Here is ChatGPT 3.5:
It is as if one of those overpaid corporate consultants took some drugs (a lot of drugs). It does sort of evoke the MLK speech (“I dream of a future…”) but it really doesn’t feel like a reference so much as a drug-addled memory. Indeed – and I have some thoughts about this that I’ll try to develop in a future post – there’s some real Derridean questions we can ask: is this a “serious” text? Is it making fun of drug-addled corporate consultants? If it were a person producing that paragraph, we’d look to the context of the utterance for some clues on whether/how to read it. The LLM’s context is determined by statistics, and its output is going to be differently legible.

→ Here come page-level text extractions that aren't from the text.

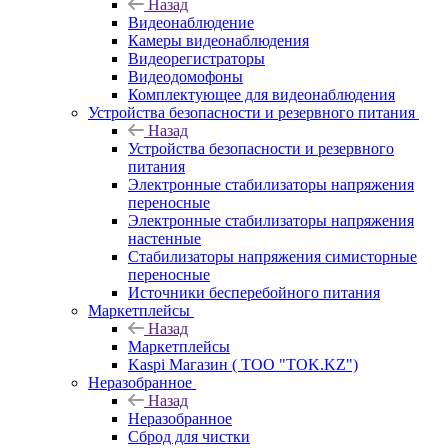
Назад
Видеонаблюдение
Камеры видеонаблюдения
Видеорегистраторы
Видеодомофоны
Комплектующее для видеонаблюдения
Устройства безопасности и резервного питания
Назад
Устройства безопасности и резервного
питания
Электронные стабилизаторы напряжения
переносные
Электронные стабилизаторы напряжения
настенные
Стабилизаторы напряжения симисторные
переносные
Источники бесперебойного питания
Маркетплейсы
Назад
Маркетплейсы
Kaspi Магазин ( ТОО "TOK.KZ")
Неразобранное
Назад
Неразобранное
Сброд для чистки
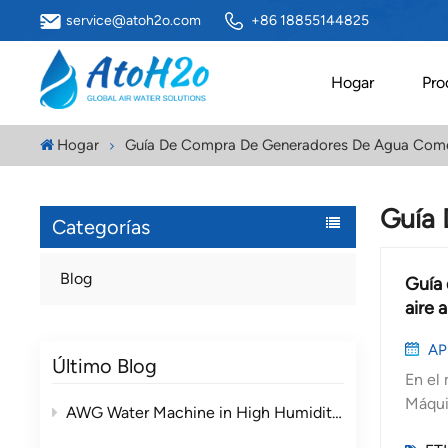
service@atoh2o.com
+86 18855144825
Hogar
Pro
Hogar
Guía De Compra De Generadores De Agua Come
Guía
Categorías
Blog
Guía 
aire 
AP
Último Blog
En el 
Máqui
AWG Water Machine in High Humidity vs Low Humidity Environments
(AWG)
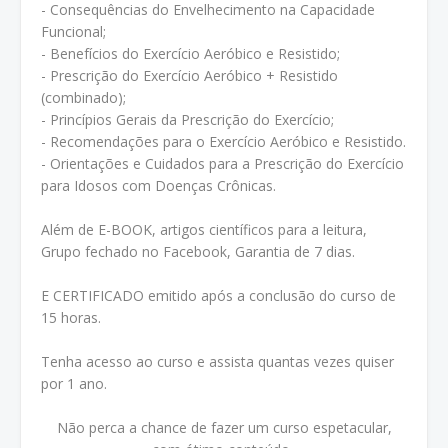
- Consequências do Envelhecimento na Capacidade
Funcional;
- Benefícios do Exercício Aeróbico e Resistido;
- Prescrição do Exercício Aeróbico + Resistido
(combinado);
- Princípios Gerais da Prescrição do Exercício;
- Recomendações para o Exercício Aeróbico e Resistido.
- Orientações e Cuidados para a Prescrição do Exercício
para Idosos com Doenças Crônicas.
Além de E-BOOK, artigos científicos para a leitura,
Grupo fechado no Facebook, Garantia de 7 dias.
E CERTIFICADO emitido após a conclusão do curso de
15 horas.
Tenha acesso ao curso e assista quantas vezes quiser
por 1 ano.
Não perca a chance de fazer um curso espetacular,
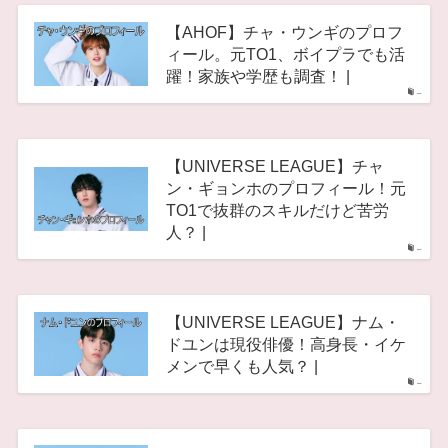
【AHOF】チャ・ウンギのプロフ
ィール。元TO1、ボイプラでも活
躍！家族や学歴も調査！ |
–
【UNIVERSE LEAGUE】チャ
ン・ギョンホのプロフィール！元
TO1で抜群のスキルだけど苦労
人？ |
–
【UNIVERSE LEAGUE】ナム・
ドユンは現役俳優！高身長・イケ
メンで早くも人気？ |
–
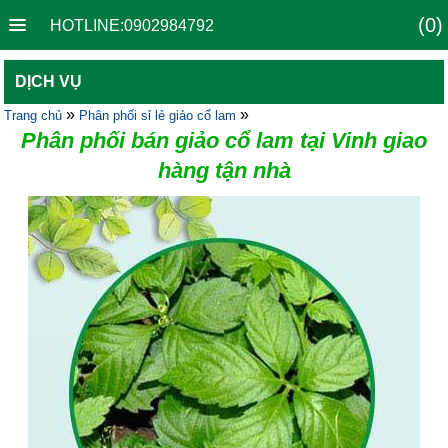
(0)
HOTLINE:0902984792
DỊCH VỤ
»
»
Trang chủ
Phân phối sỉ lẻ giảo cổ lam
Phân phối bán giảo cổ lam tại Vinh giao
hàng tận nhà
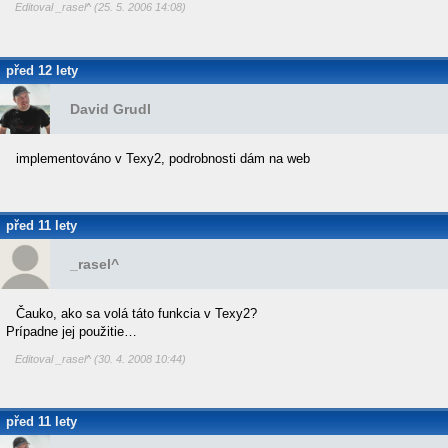
Editoval _rasel^ (25. 5. 2006 14:08)
před 12 lety
David Grudl
implementováno v Texy2, podrobnosti dám na web
před 11 lety
_rasel^
Čauko, ako sa volá táto funkcia v Texy2?
Prípadne jej použitie…
Editoval _rasel^ (30. 4. 2008 10:44)
před 11 lety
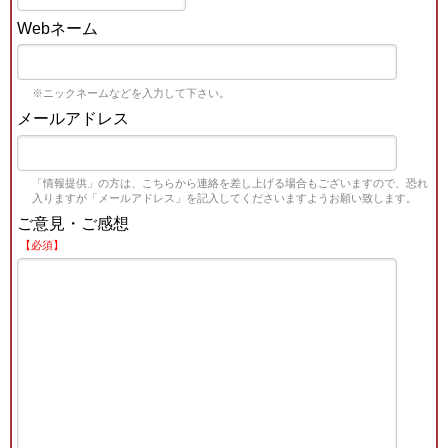
Webネーム
※ニックネームなどを入力して下さい。
メールアドレス
「情報提供」の方は、こちらから連絡を差し上げる場合もございますので、恐れ
入りますが「メールアドレス」を記入してくださいますようお願い致します。
ご意見・ご感想
【必須】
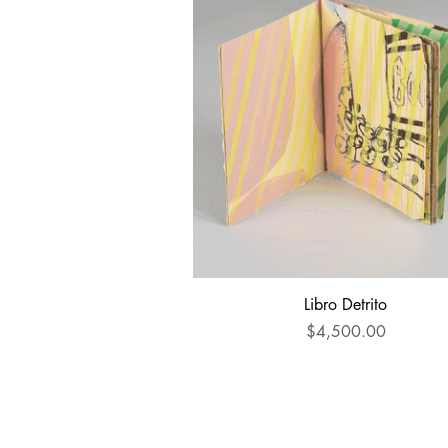
Vista rápida
Libro Detrito
Precio
$4,500.00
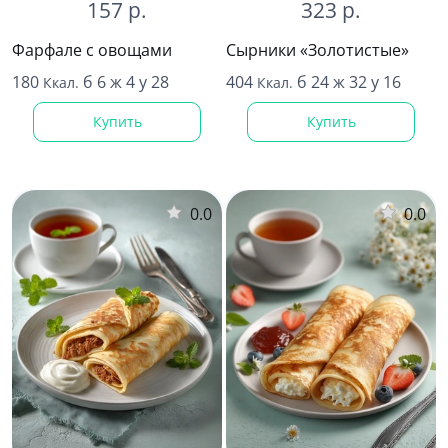
157 р.
323 р.
Фарфале с овощами
Сырники «Золотистые»
180
б 6 ж 4 у 28
404
б 24 ж 32 у 16
Ккал.
Ккал.
Купить
Купить
0.0
0.0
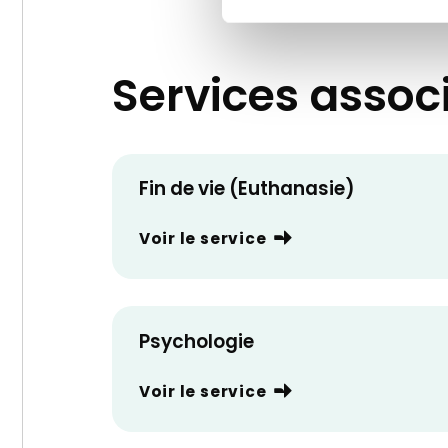
Services assoc
Fin de vie (Euthanasie)
Voir le service
Psychologie
Voir le service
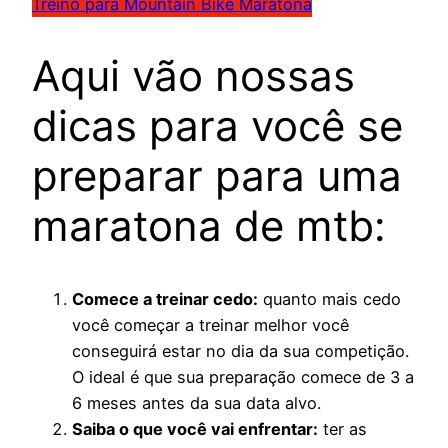
Treino para Mountain Bike Maratona
Aqui vão nossas
dicas para você se
preparar para uma
maratona de mtb:
Comece a treinar cedo:
quanto mais cedo
você começar a treinar melhor você
conseguirá estar no dia da sua competição.
O ideal é que sua preparação comece de 3 a
6 meses antes da sua data alvo.
Saiba o que você vai enfrentar:
ter as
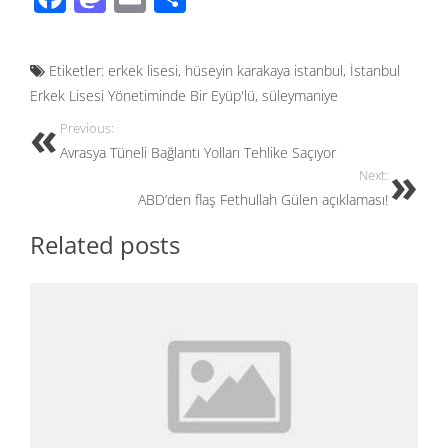
ac
as
m
h
e
to
ail
ar
Etiketler:
erkek lisesi
,
hüseyin karakaya istanbul
,
İstanbul
b
d
e
Erkek Lisesi Yönetiminde Bir Eyüp'lü
,
süleymaniye
o
o
Previous:
o
n
Avrasya Tüneli Bağlantı Yolları Tehlike Saçıyor
k
Next:
ABD’den flaş Fethullah Gülen açıklaması!
Related posts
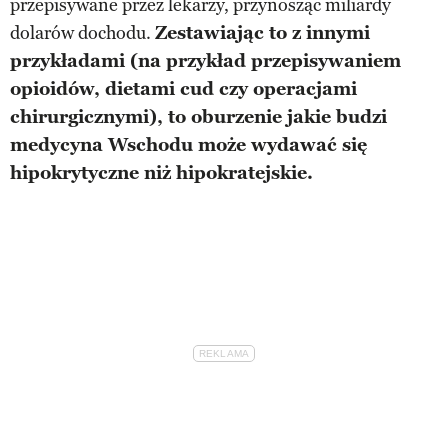
przepisywane przez lekarzy, przynosząc miliardy
dolarów dochodu.
Zestawiając to z innymi
przykładami (na przykład przepisywaniem
opioidów, dietami cud czy operacjami
chirurgicznymi), to oburzenie jakie budzi
medycyna Wschodu może wydawać się
hipokrytyczne niż hipokratejskie.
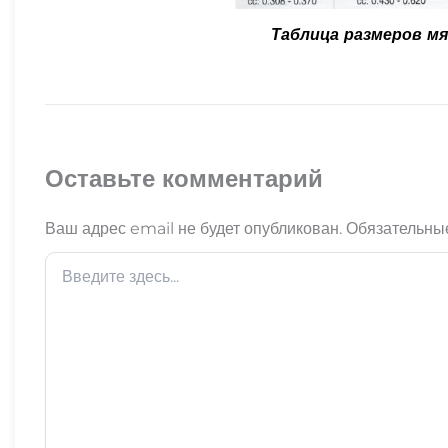
Таблица размеров мя
Оставьте комментарий
Ваш адрес email не будет опубликован.
Обязательны
Введите
здесь...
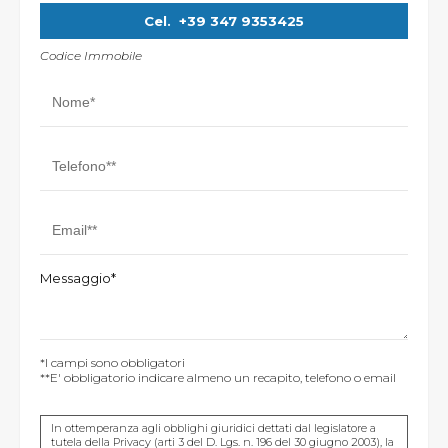
Cel.
+39 347 9353425
Codice Immobile
Messaggio*
*I campi sono obbligatori
**E' obbligatorio indicare almeno un recapito, telefono o email
In ottemperanza agli obblighi giuridici dettati dal legislatore a
tutela della Privacy (arti 3 del D. Lgs. n. 196 del 30 giugno 2003), la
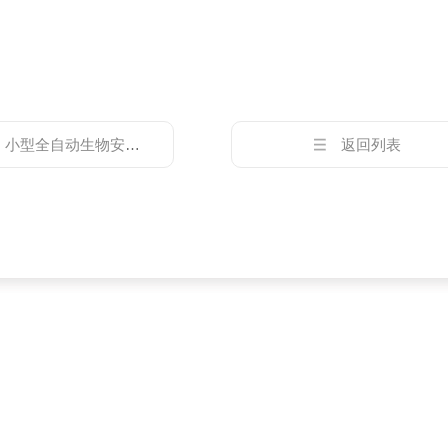
：
小型全自动生物安全离心机
返回列表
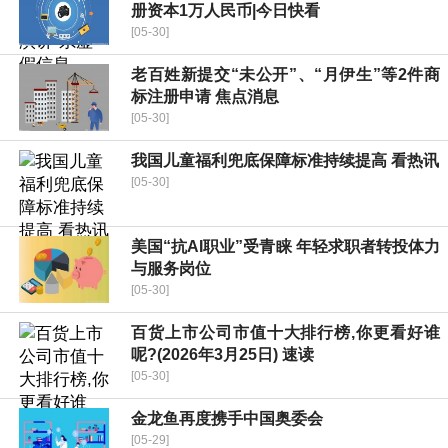
册资本1万人民币|今日快看
[05-30]
老百姓新提交“未公开”、“月伊生”等2件商
标注册申请 焦点消息
[05-30]
我国儿童福利兜底保障标准持续提高 看热讯
[05-30]
美国“抗AI职业”受青睐 年轻求职者转投体力
与服务岗位
[05-30]
百货上市公司市值十大排行榜,你更看好谁
呢?(2026年3月25日) 速读
[05-30]
金龙鱼再度携手中国奥委会
[05-29]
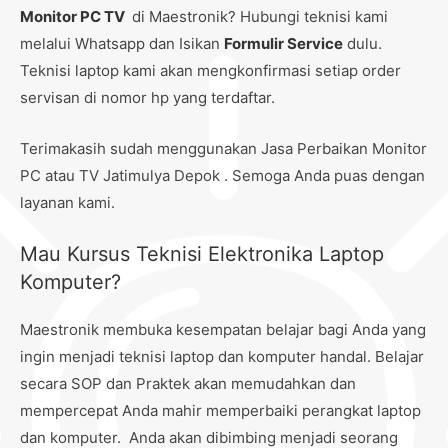
Monitor PC TV
di Maestronik? Hubungi teknisi kami
melalui Whatsapp dan Isikan
Formulir Service
dulu.
Teknisi laptop kami akan mengkonfirmasi setiap order
servisan di nomor hp yang terdaftar.
Terimakasih sudah menggunakan Jasa Perbaikan Monitor
PC atau TV Jatimulya Depok . Semoga Anda puas dengan
layanan kami.
Mau Kursus Teknisi Elektronika Laptop
Komputer?
Maestronik membuka kesempatan belajar bagi Anda yang
ingin menjadi teknisi laptop dan komputer handal. Belajar
secara SOP dan Praktek akan memudahkan dan
mempercepat Anda mahir memperbaiki perangkat laptop
dan komputer. Anda akan dibimbing menjadi seorang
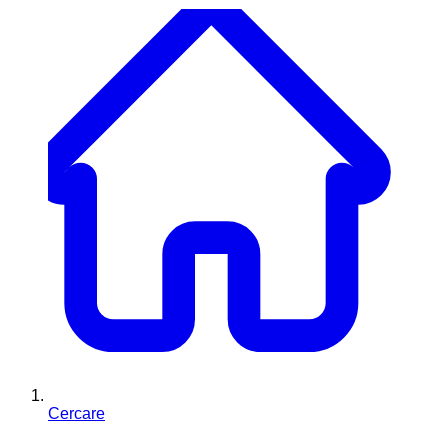
Cercare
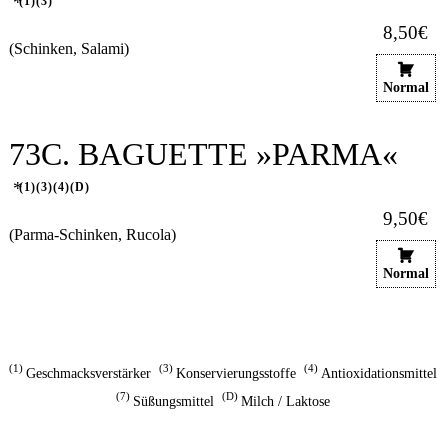
1
3
8,50€
(Schinken, Salami)
Normal
73C. BAGUETTE »PARMA«
1
3
4
D
9,50€
(Parma-Schinken, Rucola)
Normal
1
3
4
Geschmacksverstärker
Konservierungsstoffe
Antioxidationsmittel
7
D
Süßungsmittel
Milch / Laktose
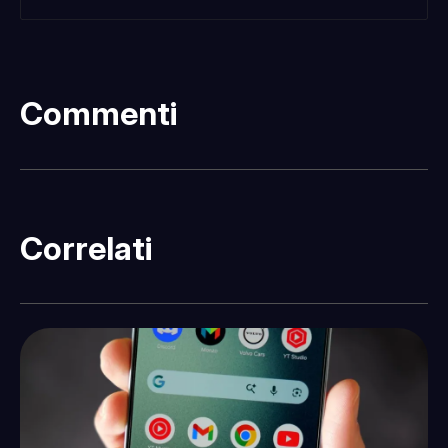
Commenti
Correlati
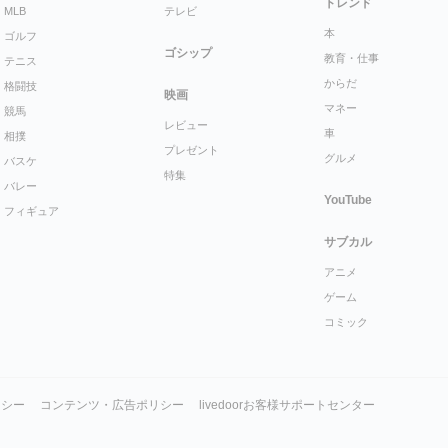
トレンド
MLB
テレビ
本
ゴルフ
ゴシップ
教育・仕事
テニス
からだ
格闘技
映画
マネー
競馬
レビュー
車
相撲
プレゼント
グルメ
バスケ
特集
バレー
YouTube
フィギュア
サブカル
アニメ
ゲーム
コミック
リシー
コンテンツ・広告ポリシー
livedoorお客様サポートセンター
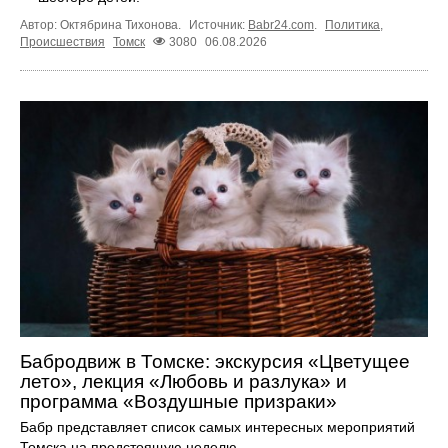
Автор: Октябрина Тихонова.
Источник:
Babr24.com
.
Политика
,
Происшествия
Томск
3080
06.08.2026
Бабродвиж в Томске: экскурсия «Цветущее
лето», лекция «Любовь и разлука» и
программа «Воздушные призраки»
Бабр представляет список самых интересных мероприятий
Томска на предстоящую неделю.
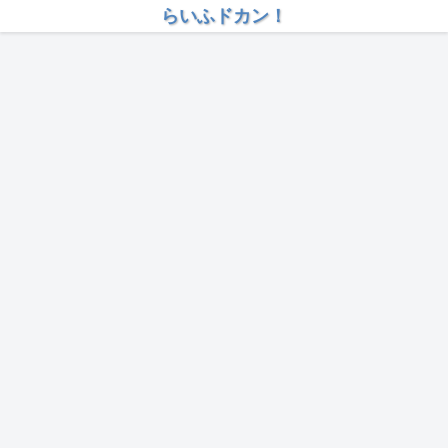
らいふドカン！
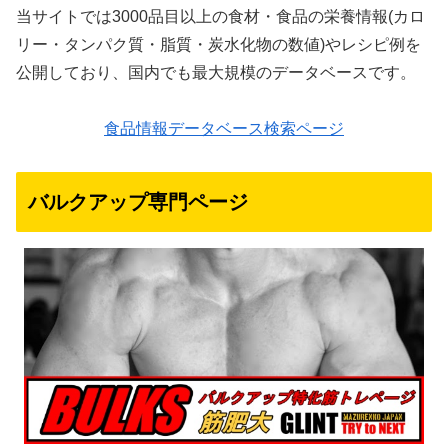
当サイトでは3000品目以上の食材・食品の栄養情報(カロ
リー・タンパク質・脂質・炭水化物の数値)やレシピ例を
公開しており、国内でも最大規模のデータベースです。
食品情報データベース検索ページ
バルクアップ専門ページ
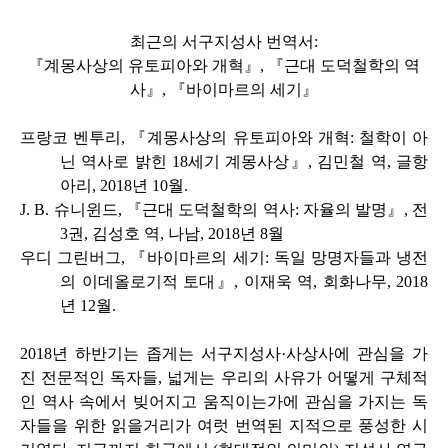
최근의 서구지성사 번역서:
『계몽사상의 유토피아와 개혁』, 『근대 도덕철학의 역
사』, 『바이마르의 세기』
프랑코 벤투리, 『계몽사상의 유토피아와 개혁: 철학이 아
닌 역사로 밝힌 18세기 계몽사상』, 김민철 역, 글항
아리, 2018년 10월.
J. B. 슈니윈드, 『근대 도덕철학의 역사: 자율의 발명』, 전
3권, 김성호 역, 나남, 2018년 8월
우디 그린버그, 『바이마르의 세기: 독일 망명자들과 냉전
의 이데올로기적 토대』, 이재욱 역, 회화나무, 2018
년 12월.
2018년 하반기는 좁게는 서구지성사·사상사에 관심을 가
진 전문적인 독자들, 넓게는 우리의 사유가 어떻게 구체적
인 역사 속에서 빚어지고 움직이는가에 관심을 가지는 독
자들을 위한 읽을거리가 여럿 번역된 지적으로 풍성한 시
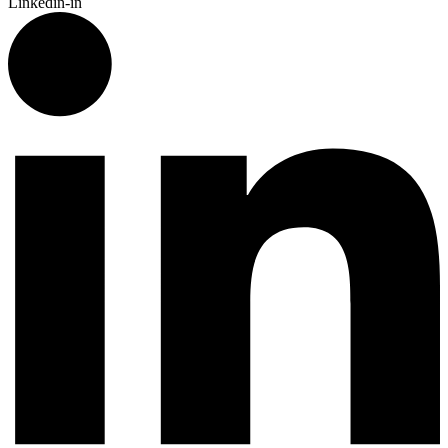
Linkedin-in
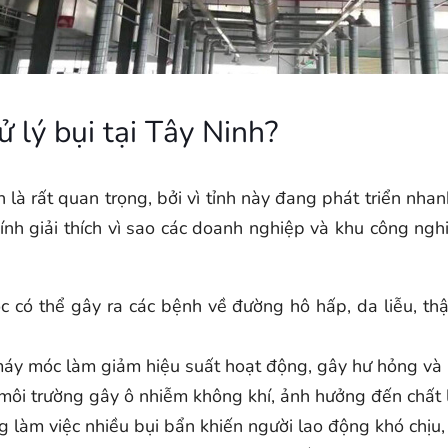
 lý bụi tại Tây Ninh?
h là rất quan trọng, bởi vì tỉnh này đang phát triển nh
hính giải thích vì sao các doanh nghiệp và khu công ngh
c có thể gây ra các bệnh về đường hô hấp, da liễu, th
y móc làm giảm hiệu suất hoạt động, gây hư hỏng và rút
 môi trường gây ô nhiễm không khí, ảnh hưởng đến chất
 làm việc nhiều bụi bẩn khiến người lao động khó chịu,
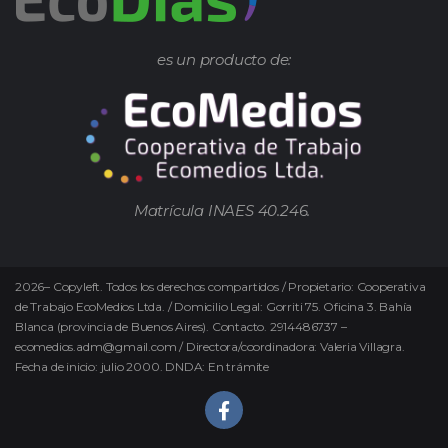
es un producto de:
Matrícula INAES 40.246.
2026
–
Copyleft.
Todos los derechos compartidos / Propietario: Cooperativa
de Trabajo EcoMedios Ltda. / Domicilio Legal: Gorriti 75. Oficina 3. Bahía
Blanca (provincia de Buenos Aires). Contacto. 2914486737 –
ecomedios.adm@gmail.com / Directora/coordinadora: Valeria Villagra.
Fecha de inicio: julio 2000. DNDA: En trámite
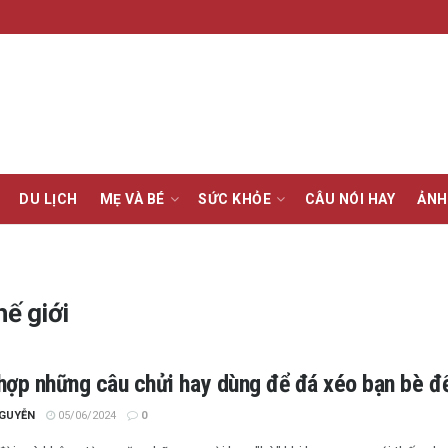
DU LỊCH
MẸ VÀ BÉ
SỨC KHỎE
CÂU NÓI HAY
ẢNH
hế giới
hợp những câu chửi hay dùng để đá xéo bạn bè để
NGUYỄN
05/06/2024
0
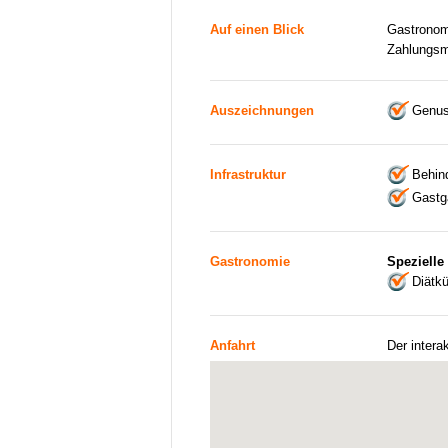
Auf einen Blick
Gastronom
Zahlungsm
Auszeichnungen
Genus
Infrastruktur
Behind
Gastga
Gastronomie
Spezielle
Diätk
Anfahrt
Der intera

These issues strike me as worth pursuing in part because of some work by Yarden Katz on how image recognition software handles singular historical events, like the picture of Ruby Bridges being escorted into school. In those cases, it classifies the image – as a picture of people walking together – but it completely misses both the signification of the image (something to the effect of “desegregation happening”) and the referent (Bridges). In short, LLMs are treating the iterability/context nexus differently from how people do, and the move toward a statistical metric of context can generate results that are very strange from the point of view of a human language user.